Citing the spread of Polish-language publications, the growth of PRL’s listening figures, and the general disinterest of Poles in local British politics, Piatek added that migrants “usually have families back in Poland, and most come to the UK planning to return after two or three years.” He did, however, concede that his corporation’s own estimates of the number of Poles living in Britain, which he places at roughly 1 to 1.2 million, dwarfs official government figures of 200,000. He said: “Polish workers often live four or five to a flat, meaning that there are almost certainly more than anyone has counted actually in the UK.”

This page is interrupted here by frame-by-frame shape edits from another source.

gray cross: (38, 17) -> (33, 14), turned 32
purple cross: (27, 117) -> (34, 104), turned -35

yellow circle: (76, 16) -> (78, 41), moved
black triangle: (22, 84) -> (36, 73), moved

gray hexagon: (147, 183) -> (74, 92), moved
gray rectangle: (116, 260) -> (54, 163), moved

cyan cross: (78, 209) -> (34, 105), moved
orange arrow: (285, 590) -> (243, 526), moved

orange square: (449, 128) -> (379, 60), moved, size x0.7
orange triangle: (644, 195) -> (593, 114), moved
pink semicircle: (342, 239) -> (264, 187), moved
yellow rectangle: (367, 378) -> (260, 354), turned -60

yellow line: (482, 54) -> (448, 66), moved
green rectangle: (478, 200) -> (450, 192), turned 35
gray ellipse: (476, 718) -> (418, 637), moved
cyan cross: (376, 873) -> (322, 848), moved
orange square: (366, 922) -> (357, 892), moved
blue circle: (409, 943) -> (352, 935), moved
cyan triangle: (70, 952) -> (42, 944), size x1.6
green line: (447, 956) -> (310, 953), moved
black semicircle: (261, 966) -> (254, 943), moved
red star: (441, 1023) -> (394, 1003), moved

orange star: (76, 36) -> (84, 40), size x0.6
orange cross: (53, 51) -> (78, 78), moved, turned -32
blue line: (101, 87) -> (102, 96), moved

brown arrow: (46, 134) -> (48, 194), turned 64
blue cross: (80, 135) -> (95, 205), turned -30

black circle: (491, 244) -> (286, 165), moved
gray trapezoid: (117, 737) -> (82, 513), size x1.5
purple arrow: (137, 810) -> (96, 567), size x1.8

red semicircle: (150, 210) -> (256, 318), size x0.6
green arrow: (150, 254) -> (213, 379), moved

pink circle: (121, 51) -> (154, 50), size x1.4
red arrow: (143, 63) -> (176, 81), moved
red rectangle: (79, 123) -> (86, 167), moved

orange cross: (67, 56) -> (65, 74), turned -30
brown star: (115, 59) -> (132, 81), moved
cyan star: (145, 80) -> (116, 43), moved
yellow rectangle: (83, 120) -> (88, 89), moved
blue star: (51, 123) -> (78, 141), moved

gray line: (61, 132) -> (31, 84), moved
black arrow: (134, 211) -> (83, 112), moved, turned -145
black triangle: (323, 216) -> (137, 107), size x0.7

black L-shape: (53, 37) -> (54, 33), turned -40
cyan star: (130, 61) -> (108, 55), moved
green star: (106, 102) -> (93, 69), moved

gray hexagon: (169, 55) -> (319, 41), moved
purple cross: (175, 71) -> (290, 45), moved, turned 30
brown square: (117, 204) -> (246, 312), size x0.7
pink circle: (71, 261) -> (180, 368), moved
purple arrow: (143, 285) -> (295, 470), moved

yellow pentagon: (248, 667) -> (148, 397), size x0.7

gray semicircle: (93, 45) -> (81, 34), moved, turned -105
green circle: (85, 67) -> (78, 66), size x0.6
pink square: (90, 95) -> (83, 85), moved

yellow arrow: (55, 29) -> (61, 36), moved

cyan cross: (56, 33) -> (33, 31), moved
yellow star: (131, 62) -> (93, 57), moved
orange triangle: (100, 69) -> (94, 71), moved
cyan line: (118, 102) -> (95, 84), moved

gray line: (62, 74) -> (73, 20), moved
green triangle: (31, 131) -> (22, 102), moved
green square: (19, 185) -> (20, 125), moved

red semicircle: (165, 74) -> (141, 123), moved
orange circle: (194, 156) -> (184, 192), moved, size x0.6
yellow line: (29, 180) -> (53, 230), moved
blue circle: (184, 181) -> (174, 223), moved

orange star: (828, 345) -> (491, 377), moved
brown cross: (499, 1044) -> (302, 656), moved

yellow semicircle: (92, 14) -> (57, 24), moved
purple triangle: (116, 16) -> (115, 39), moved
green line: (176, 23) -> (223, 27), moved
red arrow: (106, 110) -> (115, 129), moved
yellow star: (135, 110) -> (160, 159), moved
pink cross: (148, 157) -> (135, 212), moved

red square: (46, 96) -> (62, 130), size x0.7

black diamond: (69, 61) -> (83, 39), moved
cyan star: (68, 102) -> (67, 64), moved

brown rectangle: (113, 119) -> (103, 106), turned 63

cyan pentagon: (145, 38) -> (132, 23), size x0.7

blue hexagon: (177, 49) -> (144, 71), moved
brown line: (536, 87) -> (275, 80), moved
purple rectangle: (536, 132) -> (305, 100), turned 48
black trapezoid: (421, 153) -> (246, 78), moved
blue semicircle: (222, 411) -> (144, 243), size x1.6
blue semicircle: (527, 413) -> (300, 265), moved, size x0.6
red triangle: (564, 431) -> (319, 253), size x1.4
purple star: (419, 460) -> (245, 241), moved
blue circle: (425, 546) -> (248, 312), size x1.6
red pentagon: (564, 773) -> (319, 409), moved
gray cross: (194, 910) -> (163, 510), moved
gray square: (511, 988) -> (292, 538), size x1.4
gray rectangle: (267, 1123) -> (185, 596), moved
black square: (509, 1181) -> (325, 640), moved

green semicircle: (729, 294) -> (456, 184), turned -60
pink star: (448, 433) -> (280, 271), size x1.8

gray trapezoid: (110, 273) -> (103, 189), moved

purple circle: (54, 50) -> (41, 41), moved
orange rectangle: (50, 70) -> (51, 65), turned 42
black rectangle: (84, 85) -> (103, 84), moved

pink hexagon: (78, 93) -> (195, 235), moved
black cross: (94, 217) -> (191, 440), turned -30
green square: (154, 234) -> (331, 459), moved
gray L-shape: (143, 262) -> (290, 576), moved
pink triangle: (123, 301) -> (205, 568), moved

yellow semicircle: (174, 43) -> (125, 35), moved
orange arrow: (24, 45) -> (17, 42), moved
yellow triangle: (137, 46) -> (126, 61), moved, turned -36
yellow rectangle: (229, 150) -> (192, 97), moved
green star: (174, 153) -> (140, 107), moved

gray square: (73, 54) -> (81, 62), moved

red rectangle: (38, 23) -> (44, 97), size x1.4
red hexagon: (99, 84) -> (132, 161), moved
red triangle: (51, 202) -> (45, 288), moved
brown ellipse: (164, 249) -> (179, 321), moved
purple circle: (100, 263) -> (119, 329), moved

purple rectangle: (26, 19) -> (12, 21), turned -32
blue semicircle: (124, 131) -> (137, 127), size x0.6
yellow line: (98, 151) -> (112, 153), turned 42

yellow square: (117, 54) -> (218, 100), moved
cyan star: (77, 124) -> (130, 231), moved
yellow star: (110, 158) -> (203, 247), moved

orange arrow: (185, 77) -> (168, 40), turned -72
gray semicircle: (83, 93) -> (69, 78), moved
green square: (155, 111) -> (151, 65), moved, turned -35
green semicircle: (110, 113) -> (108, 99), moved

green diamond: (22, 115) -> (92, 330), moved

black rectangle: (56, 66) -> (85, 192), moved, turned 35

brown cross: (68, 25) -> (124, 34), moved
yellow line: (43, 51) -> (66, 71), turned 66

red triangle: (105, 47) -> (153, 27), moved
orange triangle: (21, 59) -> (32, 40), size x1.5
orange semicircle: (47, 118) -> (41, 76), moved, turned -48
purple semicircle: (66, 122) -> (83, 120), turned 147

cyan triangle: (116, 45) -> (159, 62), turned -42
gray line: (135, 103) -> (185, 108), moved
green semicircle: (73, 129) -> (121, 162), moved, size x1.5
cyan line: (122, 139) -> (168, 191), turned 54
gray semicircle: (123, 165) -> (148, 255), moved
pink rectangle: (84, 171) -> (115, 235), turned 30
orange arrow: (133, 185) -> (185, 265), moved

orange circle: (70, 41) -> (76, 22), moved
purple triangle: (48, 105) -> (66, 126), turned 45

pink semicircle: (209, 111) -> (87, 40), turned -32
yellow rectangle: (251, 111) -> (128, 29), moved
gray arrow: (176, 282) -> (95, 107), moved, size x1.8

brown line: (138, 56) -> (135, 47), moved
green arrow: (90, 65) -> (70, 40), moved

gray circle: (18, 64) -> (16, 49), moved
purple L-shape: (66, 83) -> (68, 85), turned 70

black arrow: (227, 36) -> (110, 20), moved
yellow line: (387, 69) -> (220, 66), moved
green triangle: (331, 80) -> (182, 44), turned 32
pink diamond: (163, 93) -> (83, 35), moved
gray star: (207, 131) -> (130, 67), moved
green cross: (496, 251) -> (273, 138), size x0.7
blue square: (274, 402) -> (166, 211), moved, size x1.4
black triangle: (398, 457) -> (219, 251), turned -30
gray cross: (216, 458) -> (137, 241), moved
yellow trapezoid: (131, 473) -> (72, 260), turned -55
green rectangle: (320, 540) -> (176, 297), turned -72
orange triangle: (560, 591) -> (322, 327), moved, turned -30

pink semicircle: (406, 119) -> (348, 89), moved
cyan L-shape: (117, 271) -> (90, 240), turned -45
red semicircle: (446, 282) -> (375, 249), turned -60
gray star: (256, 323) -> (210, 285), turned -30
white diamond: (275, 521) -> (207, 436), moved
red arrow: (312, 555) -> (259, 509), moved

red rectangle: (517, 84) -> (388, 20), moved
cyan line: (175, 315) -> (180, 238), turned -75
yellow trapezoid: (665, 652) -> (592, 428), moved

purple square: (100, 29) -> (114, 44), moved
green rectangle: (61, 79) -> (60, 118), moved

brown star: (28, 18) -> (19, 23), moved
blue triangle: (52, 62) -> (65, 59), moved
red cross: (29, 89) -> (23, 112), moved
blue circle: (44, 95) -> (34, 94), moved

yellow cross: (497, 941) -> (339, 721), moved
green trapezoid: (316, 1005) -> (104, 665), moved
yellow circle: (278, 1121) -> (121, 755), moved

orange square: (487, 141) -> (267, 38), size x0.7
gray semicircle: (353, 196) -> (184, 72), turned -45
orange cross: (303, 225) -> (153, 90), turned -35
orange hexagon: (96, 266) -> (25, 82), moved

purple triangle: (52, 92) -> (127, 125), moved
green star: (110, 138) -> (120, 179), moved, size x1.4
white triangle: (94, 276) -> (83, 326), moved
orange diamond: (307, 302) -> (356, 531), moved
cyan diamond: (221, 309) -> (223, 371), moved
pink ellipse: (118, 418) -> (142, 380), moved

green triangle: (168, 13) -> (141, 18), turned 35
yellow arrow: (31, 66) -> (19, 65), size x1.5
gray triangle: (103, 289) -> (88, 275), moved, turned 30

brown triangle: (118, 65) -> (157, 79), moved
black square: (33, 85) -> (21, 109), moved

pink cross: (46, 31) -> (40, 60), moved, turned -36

Campaigning saw PM-elect Tusk visit Polish communities in London and Fife; he is expected to have made a return visit to London to thank his expatriate supporters before being sworn in on 5 November in Warsaw.
Of the votes cast in Britain, over 70 per cent went to the Civic Platform and its photogenic leader. Mr Piatek called The Journal: “Young people changed the result in this election. They saw that Kaczynski had only enemies and no partners; they wanted to have their say.”
According to figures cited in The Economist, some 2 million Poles have sought employment elsewhere in the EU since their country’s accession in 2004.
Many of these are young people seeking seasonal work in hospitality and unskilled labour – areas in which students traditionally seek employment. The Office for National Statistics puts youth unemployment in Britain at roughly 14.5 per cent, almost three times the unemployment national average of 5.4 per cent.